She has fired the imagination of millions of young readers across the world with her tales of the boy wizard Harry Potter and his fantastical battles against the evil Lord Voldemort.
So when it comes to building a treehouse for her children, JK Rowling was always going to go further than a couple of planks nailed to the branches. The multi-millionaire author has submitted a £250,000 plan for two luxury arboreal residences in the back garden of her Edinburgh mansion.
Described as looking like something from one of her own adventure stories, the two-storey dwellings feature secret underground tunnels. trap doors, a spiral staircase, a fireman's pole to slide down and will be linked with a rope bridge.
At 12m (39ft) high, the tree houses are so big the writer needs to get approval from Edinburgh City Council before builders can start work. Drawings submitted to planners show one of the houses features a perch for what appears to be an owl and a "nature box" built into the cedar shingle covered roof for birds to nest.
Last year Ms Rowling was given permission to demolish a £1m 1970s house next door to her 17th century, 33-room mansion to make her own garden larger. She was also given approval for a summer house that critics said looked like the stone hut inhabited by Hagrid, the giant groundsman from her best-selling novels. At the time, a public meeting discussed her plans, but did not attempt to halt the hut being built.

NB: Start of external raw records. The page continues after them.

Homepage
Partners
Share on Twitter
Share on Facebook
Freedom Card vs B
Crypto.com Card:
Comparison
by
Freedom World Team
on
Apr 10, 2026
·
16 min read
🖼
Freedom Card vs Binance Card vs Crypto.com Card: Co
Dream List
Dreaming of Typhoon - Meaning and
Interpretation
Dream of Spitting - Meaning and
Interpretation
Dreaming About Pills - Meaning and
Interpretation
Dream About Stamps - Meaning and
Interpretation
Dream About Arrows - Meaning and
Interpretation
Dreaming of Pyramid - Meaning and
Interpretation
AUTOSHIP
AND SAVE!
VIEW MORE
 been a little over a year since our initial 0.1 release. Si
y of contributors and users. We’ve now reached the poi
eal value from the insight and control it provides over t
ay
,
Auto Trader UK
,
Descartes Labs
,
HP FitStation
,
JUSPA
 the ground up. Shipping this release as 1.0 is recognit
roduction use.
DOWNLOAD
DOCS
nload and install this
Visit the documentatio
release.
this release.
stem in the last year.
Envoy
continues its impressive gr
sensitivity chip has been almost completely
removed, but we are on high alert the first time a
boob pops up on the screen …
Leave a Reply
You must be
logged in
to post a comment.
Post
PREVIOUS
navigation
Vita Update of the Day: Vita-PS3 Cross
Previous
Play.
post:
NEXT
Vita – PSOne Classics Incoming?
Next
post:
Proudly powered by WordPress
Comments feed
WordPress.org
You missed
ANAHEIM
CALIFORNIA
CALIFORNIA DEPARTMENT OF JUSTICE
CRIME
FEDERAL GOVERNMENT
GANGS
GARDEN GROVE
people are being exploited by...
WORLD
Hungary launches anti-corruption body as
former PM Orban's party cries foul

Residents that share the same cul de sac in the exclusive suburb of Edinburgh have watched as her garden has been dug up and re-modelled in a renaissance style. Giant trees have been lifted by a crane over the walls to give the author and her family more privacy. Ms Rowling, 46, lives there with her husband Dr Neil Murray, and three children.
A spokeswoman for Edinburgh City Council said: "If there are more than six objections it will go to the planning committee." A spokeswoman for Ms Rowling said she would not comment on a private matter.